There is a constant in the electricity industry in the aftermath of the publication of the Law of the Electricity Industry: confusion. Players know there will be clean energy certificates, but they do not know how they work. Likewise, they do not know what criteria will be used when selecting which energy to dispatch. Energy generators are subjected to their own speculations, mainly renewable energy generators who fear competition against natural gas, the so-called “transition fuel” that is likely to stay in the years to come and become a protagonist in the energy matrix.
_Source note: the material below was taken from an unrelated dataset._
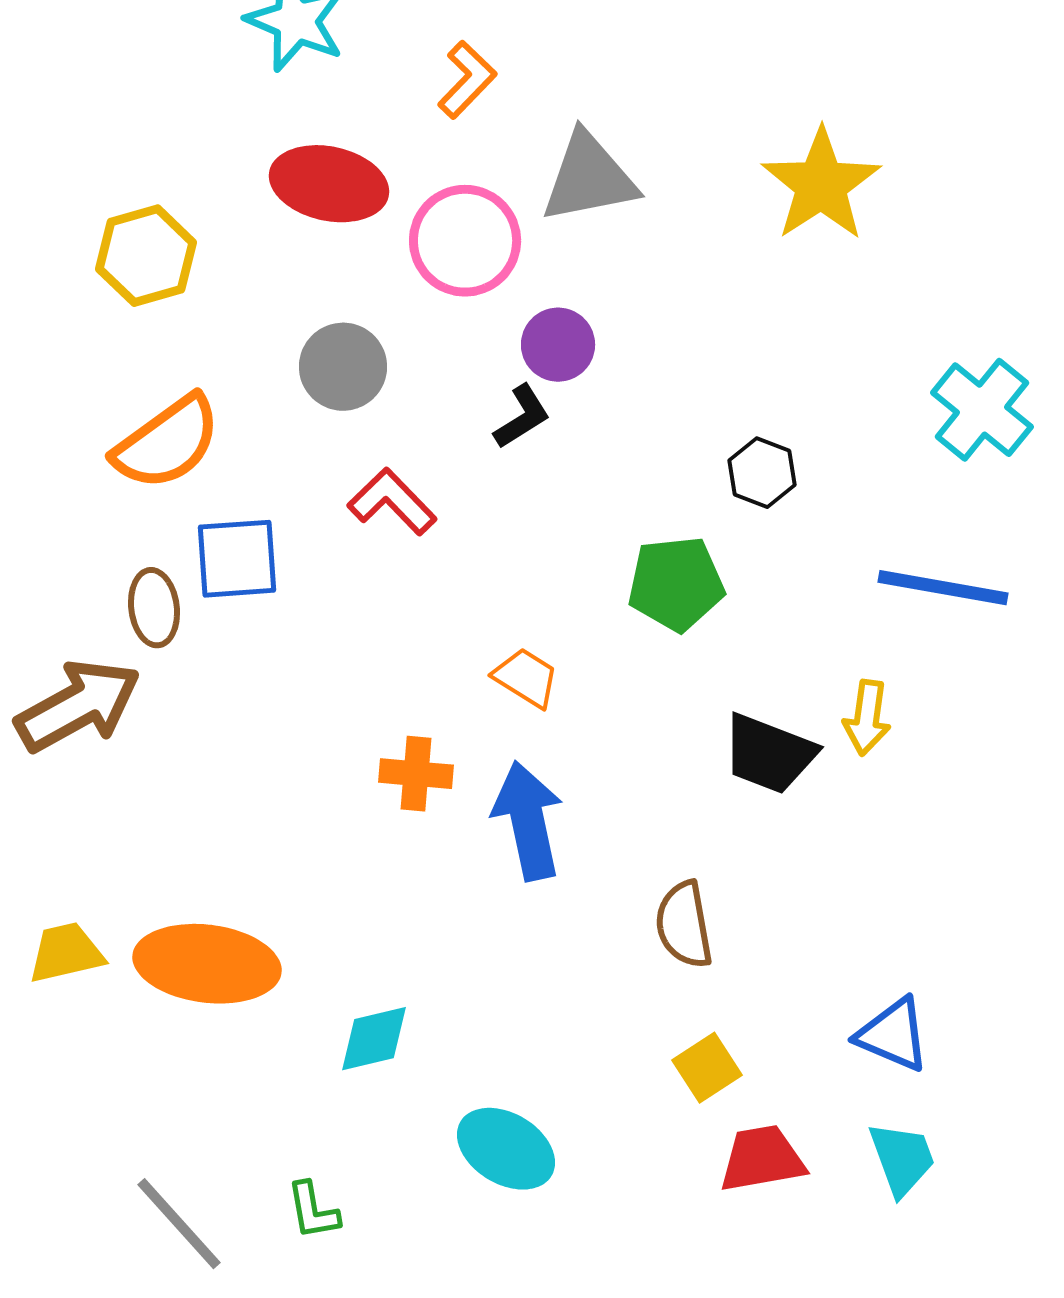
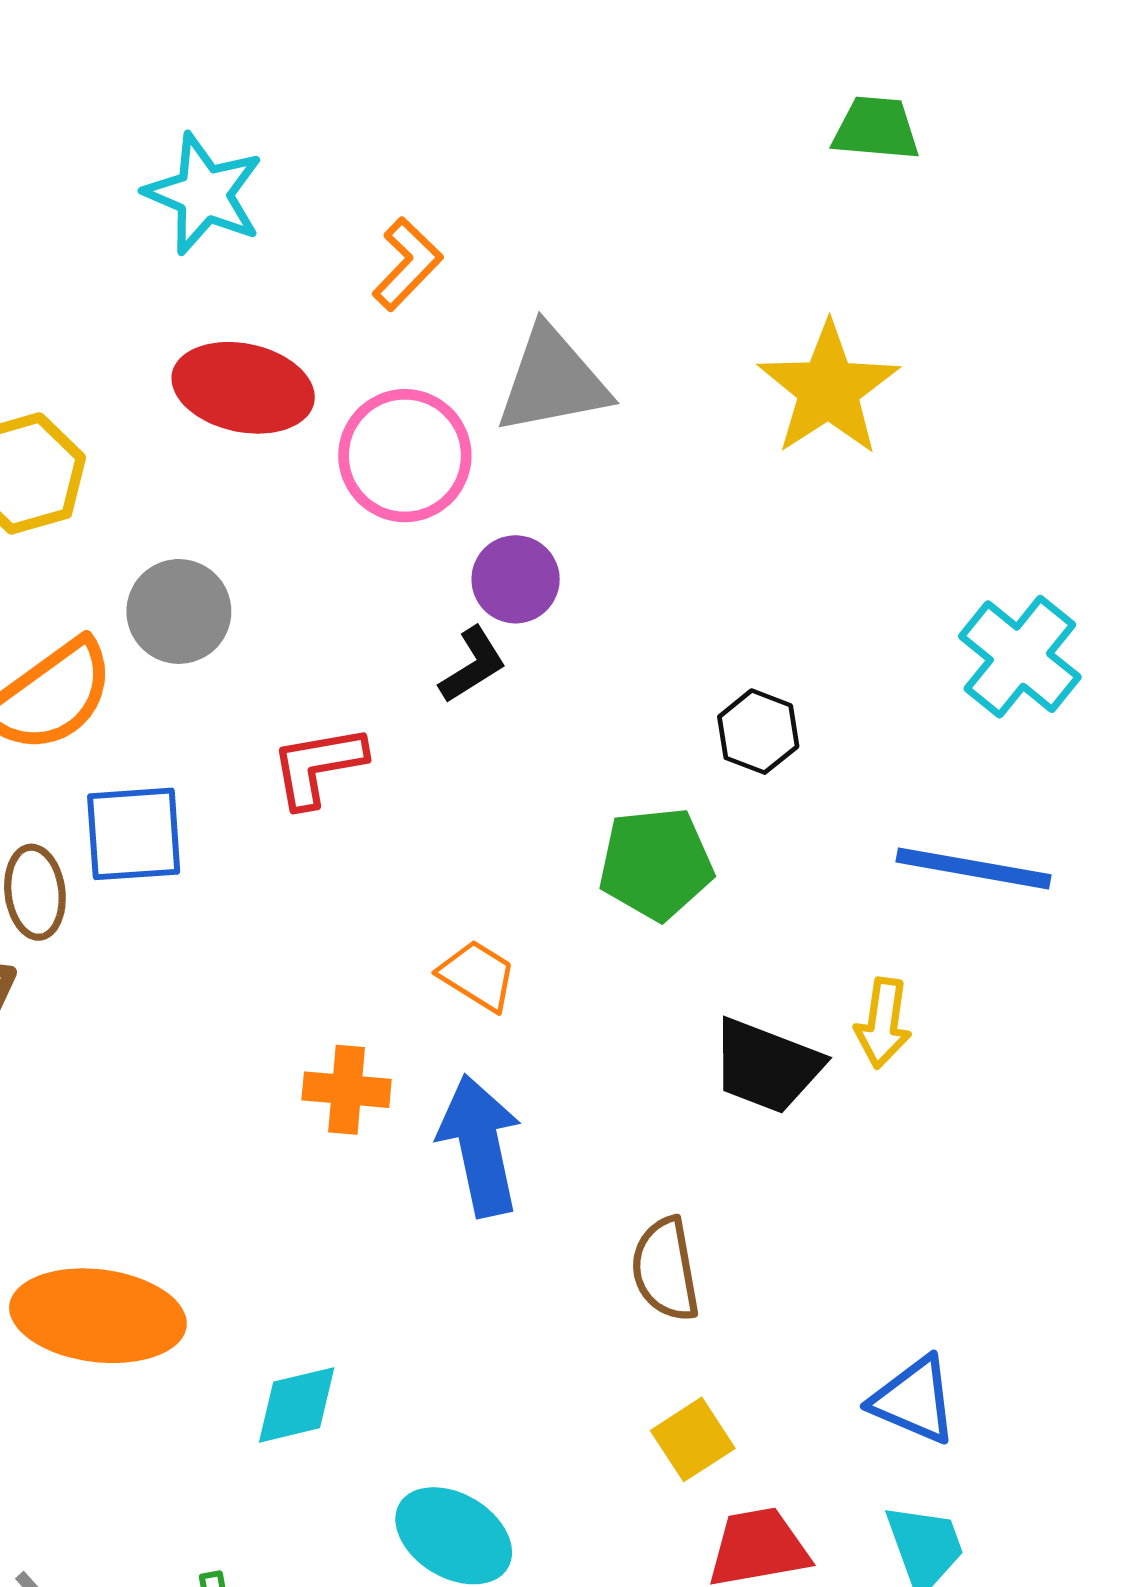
gray circle: (343, 367) -> (179, 611), moved
red L-shape: (392, 502) -> (318, 766), turned -56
Jacobo Mekler, President of AMEXHIDRO, is concerned that the Law of the Electricity Industry places renewables and the cogeneration plants on the same playing field, as they will both receive clean energy certificates. “In the past, clean energies were the exclusive domain of renewables, but now combined cycles with carbon capture and cogeneration are seen as clean. These technologies will be competing for the benefits that could have been exclusively given to renewables, and having renewables compete with natural gas at current prices of below US$3 is a difficult task.” AMEXHIDRO successfully negotiated with the government for cogeneration plants to only receive the certificates for the additional energy that is generated, without counting the initial energy output that the facility generated before converting it to cogeneration. Mekler claims this will make renewables more competitive once again.
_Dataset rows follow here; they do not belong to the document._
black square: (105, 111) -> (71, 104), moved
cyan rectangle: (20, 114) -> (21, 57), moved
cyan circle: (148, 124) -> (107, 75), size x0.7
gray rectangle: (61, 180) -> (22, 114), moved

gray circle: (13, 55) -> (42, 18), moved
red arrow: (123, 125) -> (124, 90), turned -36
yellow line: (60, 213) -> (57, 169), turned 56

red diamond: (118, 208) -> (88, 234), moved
Just as prior to the Energy Reform, renewables will not enjoy subsidies so that everyone can compete head-to-head. There will no longer be a price and reserved transmission rights for wheeling, since all players will have equal access to the grid. This means all players will compete for the right to use the transmission lines, with priority given to the most affordable forms electricity. Everyone knows dispatching will be based on availability and price, but few people know what this entails, so this is where misinterpretations begin. Many players believe thermoelectric or cogeneration plants will have an advantage over renewables because the costs of their technology are lower. However, this is not the case. Eduardo Meraz, Director of CENACE, clarifies this matter, “Since energy will be dispatched according to the variable cost of generation, thus renewables will be the first to access transmission lines. Renewables use natural resources like the wind or solar irradiation that have low –if any- variable costs, and cost-based dispatch will prioritize energy generation methods that do not have to pay for fossil fuels.” The challenge will be to provide enough transmission infrastructure so that generators do not have to fight over the grid in order to reach consumption points. Congestion will be minimized through proper plans to expand the grid, while financial transmission rights will protect the generators’ revenues in case of congestion.
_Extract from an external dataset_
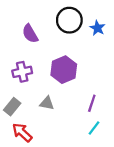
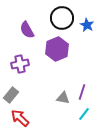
purple hexagon: (64, 70) -> (57, 49), moved
gray triangle: (47, 103) -> (63, 98), moved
Although the private sector fears for the competiveness of renewables against the government’s elected champion, natural gas, Leonardo Beltran, the Ministry of Energy’s Undersecretary of the Energy Transition and Planning, believes these concerns are not entirely justified. “It is not a matter of renewables or natural gas; it is about natural gas and renewables.” After all, a diversified energy matrix is the first step to energy security.